5 Janvier 2021 – Nouvelles de Guyane

Bonjour à toutes et à tous,


Le meilleur possible pour cette nouvelle année qui commence difficilement pour beaucoup de personnes parmi lesquelles celles empêchées de travailler pour cause de Covid.

Me voici donc en Guyane à Saint-Laurent du Maroni depuis 2 semaines, où j’ai été très bien accueilli. (ci-joint le reportage de Guyane 1).

Si on voit le verre à moitié vide, on dira que j’ai « perdu » un an.

C’est étrange d’employer le mot « perdu » alors qu’on est dans l’ignorance totale de ce qui va se passer. Comment perdre un an qu’on n’a pas encore vécu ?

Disons qu’il y a un décalage d’un an dans mon programme.

Dans un premier temps, je vais occuper ce temps disponible pour rencontrer des élèves et leur parler de ces « Grandes Découvertes » qui ont été à l’origine du peuplement de cette région.

Ensuite, préparer mon bateau pour la suite du programme.
Changer le gréement qui est manifestement trop faible.
Je ne peux pas arriver au Sud de l’Amérique du Sud avant le mois de novembre, ce qui correspond au niveau saison au mois de mai dans notre hémisphère.

L’idée est de descendre doucement en fonction des conditions météo, d’arriver dans un port situé au Sud de l’Argentine, Puerto Deseado, et là attendre une fenêtre météo permettant d’arriver jusqu’à l’entrée du détroit. Ensuite arriver à un port, Porvenir, situé en face de Punta Arenas. Bien qu’étant la ville la plus importante de Patagonie, Punta Arenas est à haut risque pour les voiliers. Il n’y a pas vraiment d’abri.

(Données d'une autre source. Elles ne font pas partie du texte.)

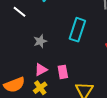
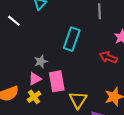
gray star: (40, 41) -> (41, 61), moved
pink rectangle: (63, 72) -> (57, 81), size x1.5

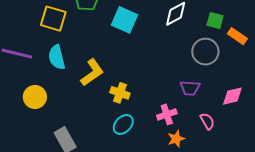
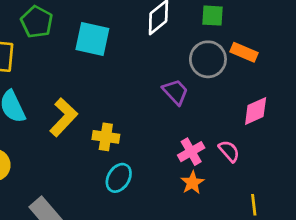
orange rectangle: (237, 36) -> (244, 52), moved
purple trapezoid: (190, 88) -> (175, 92), moved, turned -125
pink cross: (167, 114) -> (191, 152), moved

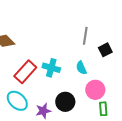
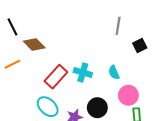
gray line: (85, 36) -> (118, 26), moved
black square: (105, 50) -> (140, 46), moved

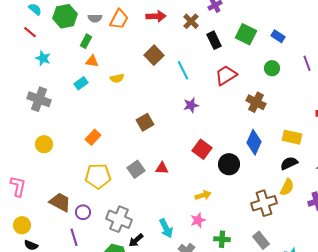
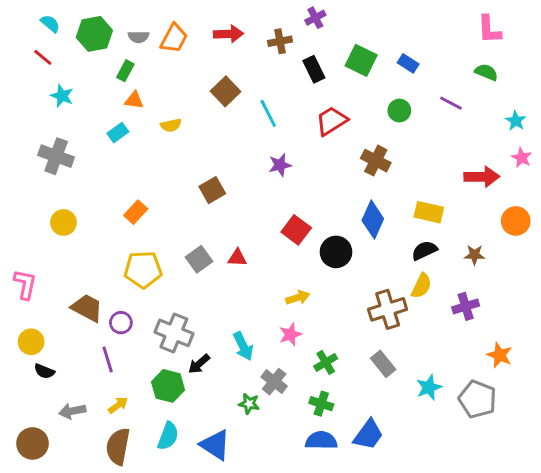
brown cross: (191, 21) -> (280, 41), turned 35
purple line: (307, 63) -> (451, 103), turned -42
green cross: (222, 239) -> (326, 362), turned -35

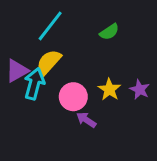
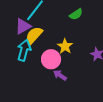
purple triangle: (17, 71) -> (23, 26), moved
yellow star: (109, 89) -> (65, 46), moved

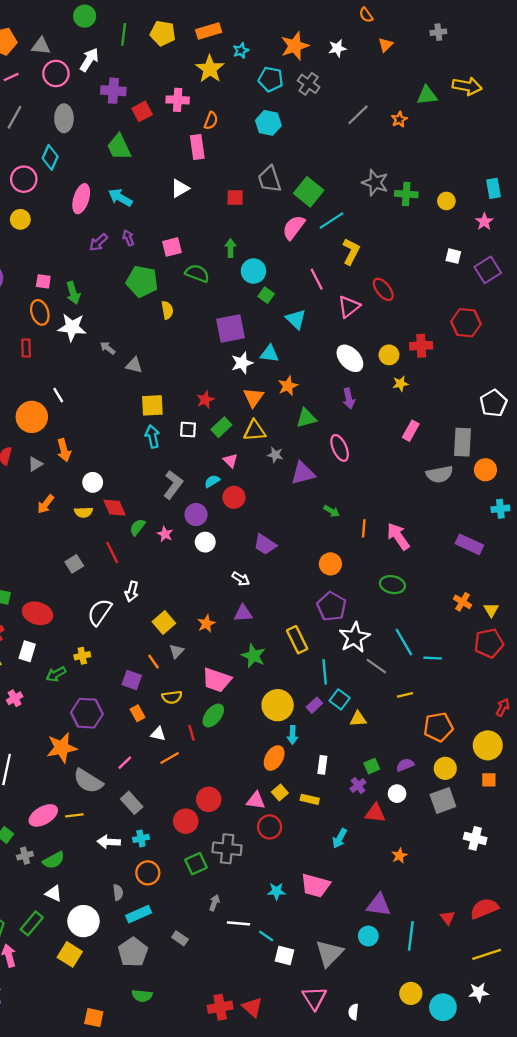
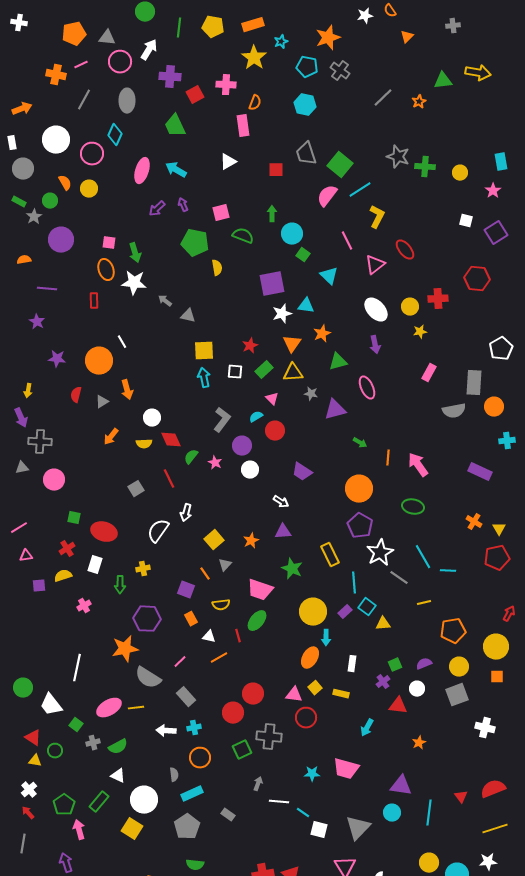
white star: (337, 48) -> (365, 16), moved
orange circle: (330, 564) -> (359, 489), size x1.4
green arrow: (56, 674) -> (120, 585), turned -60

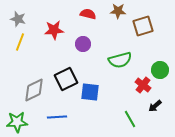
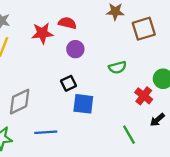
red semicircle: (88, 14) -> (67, 23), moved
green semicircle: (120, 60) -> (118, 67), size x0.7
black square: (66, 79) -> (69, 83), moved, size x0.6

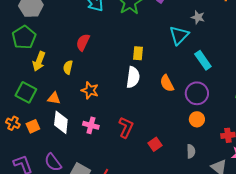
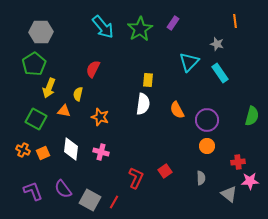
gray star: (198, 17) -> (217, 44), moved
cyan rectangle: (203, 60) -> (220, 73), moved
orange triangle: (54, 98) -> (64, 111), moved
red L-shape: (126, 127) -> (136, 178), moved

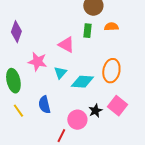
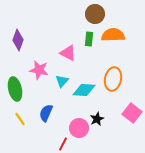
orange semicircle: (111, 27) -> (113, 35), size x1.6
blue semicircle: (44, 105) -> (46, 113), turned 36
pink square: (117, 106) -> (132, 113), moved

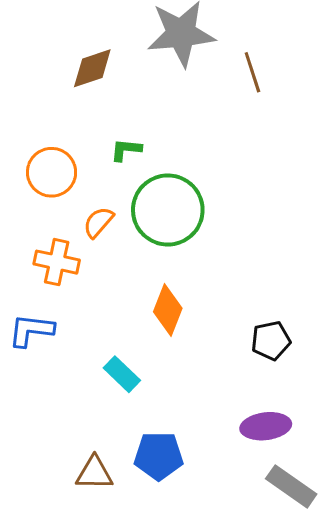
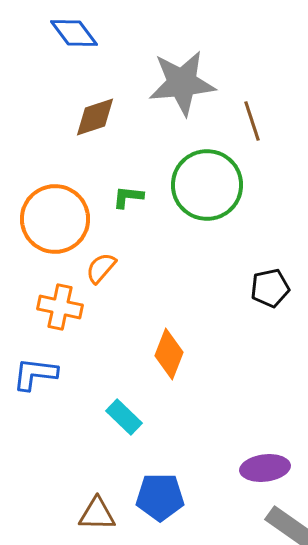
orange circle: (52, 172) -> (55, 219), size x1.4
green circle: (168, 210) -> (207, 185), moved
black pentagon: (271, 341) -> (270, 288), moved

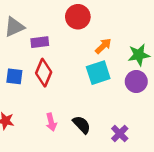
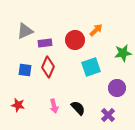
red circle: (78, 17) -> (75, 40), moved
orange arrow: (103, 46) -> (96, 30), moved
purple circle: (136, 81) -> (117, 88), moved

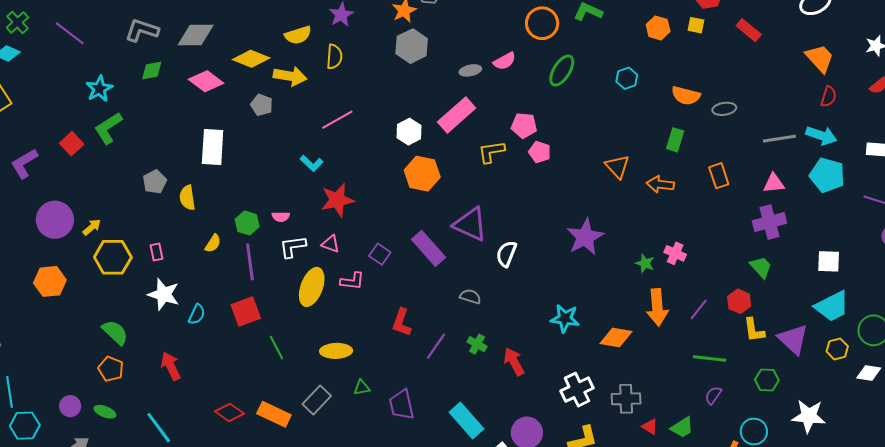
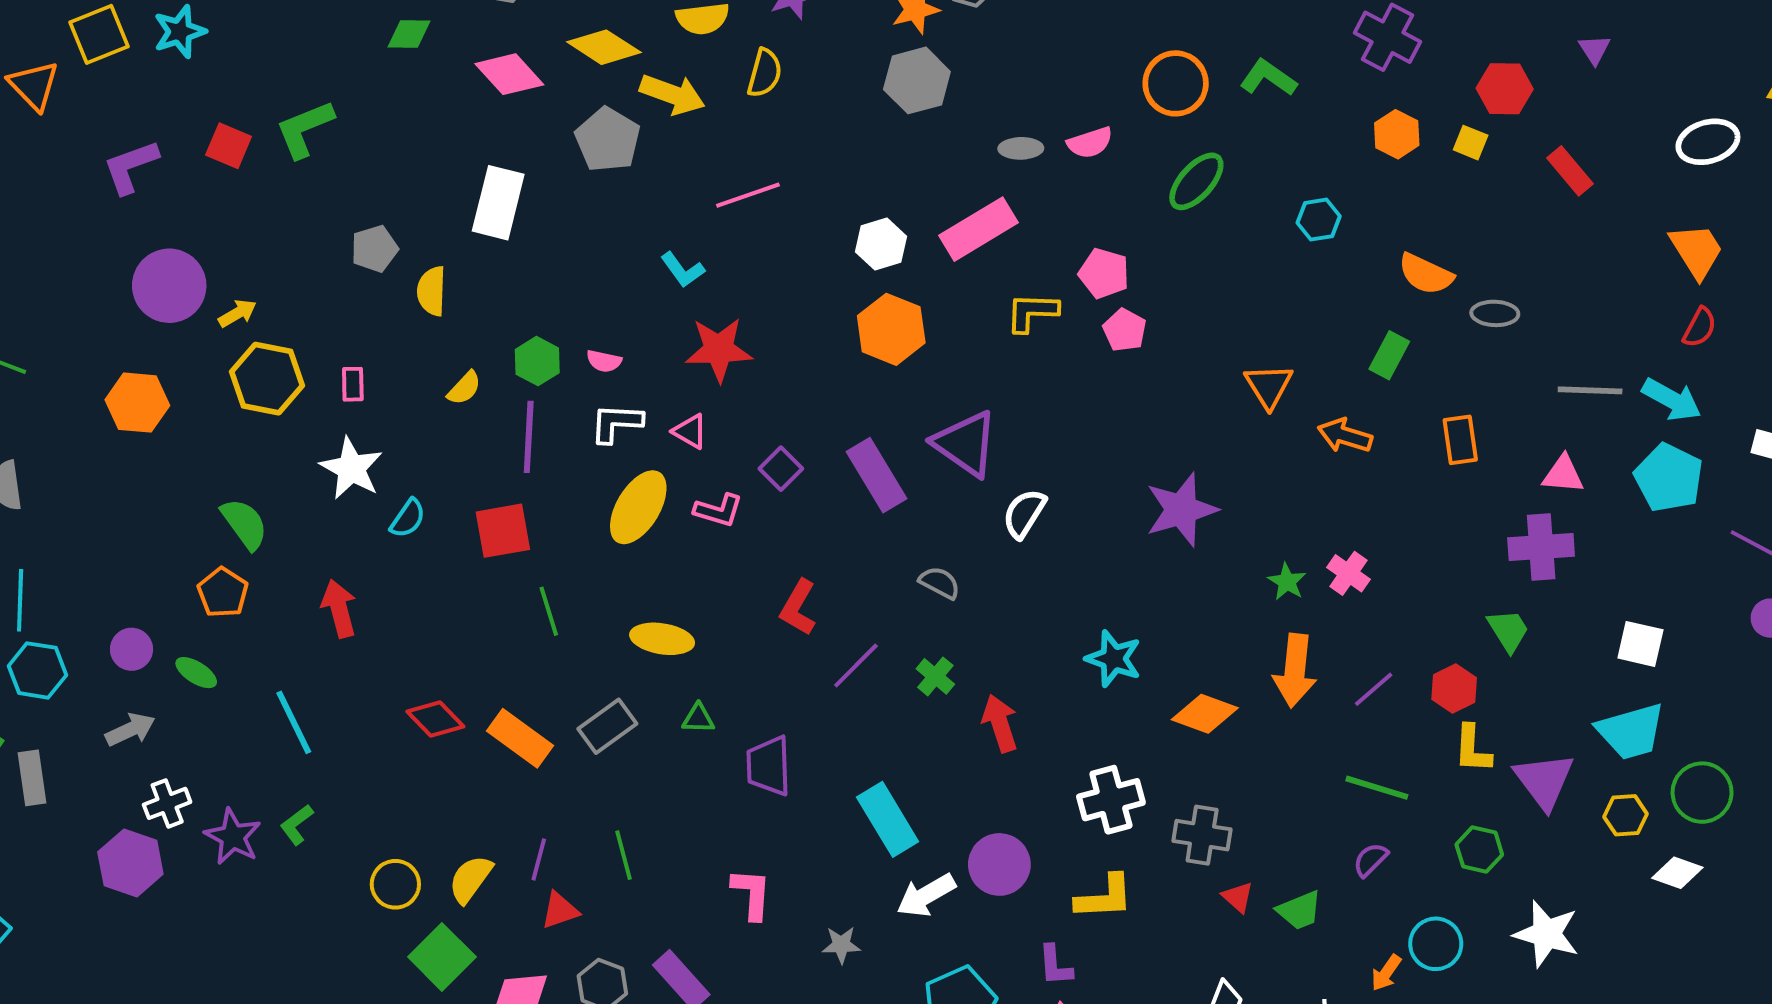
cyan star: (99, 89) -> (180, 32), moved
gray pentagon: (262, 105) -> (608, 140), size x1.5
red square: (72, 144) -> (229, 146), turned -35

Aller de l’entrée du détroit à Porvenir n’est pas chose simple.

Environ 130 milles à parcourir, mais on ne peut progresser que par tranche de 6 heures avec la marée à condition que le vent ne soit pas contre le courant.

Ça peut être sportif.

Après Porvenir, la route est pourvue d’abris naturels permettant de s’abriter des coups de vents fréquents dans cette région.

Ça restera sportif de toute façon.

Une question vient à l’esprit quand on étudie les conditions de navigation dans ces régions.

De quel bois étaient donc fait des hommes comme Magellan et ses 240 hommes d’équipage qui naviguaient sur des bateaux lourds, peu manœuvrants, sans moteur,
sans cartes, sans savoir où ils allaient, ce qu’ils allaient trouver quand ils approchaient de la côte, bancs de sable, courants violents et la mer qui va avec.

Aujourd’hui l’entrée d’un port comme San Julian au Sud de l’Argentine est fortement déconseillée même aux voiliers de grande taille munis de moteur, de GPS, de cartes précises.

Magellan et ses navires y sont entrés et ressortis tout comme le célèbre pirate anglais Françis Drake 58 ans plus tard. Les caprices du hasard ont fait que Drake comme Magellan a du faire face à une mutinerie dans ce port et comme Magellan il a fait décapiter un de ses capitaines. Encore plus étonnant : lors du passage dans le détroit, un de ses bateaux s’est mutiné et a fait demi-tour comme le San Antonio, un des bateaux de Magellan, l’avait fait 58 ans plus tôt. L’autre soir je discutais avec un skipper qui avait construit son bateau et naviguait autour du monde depuis 1984.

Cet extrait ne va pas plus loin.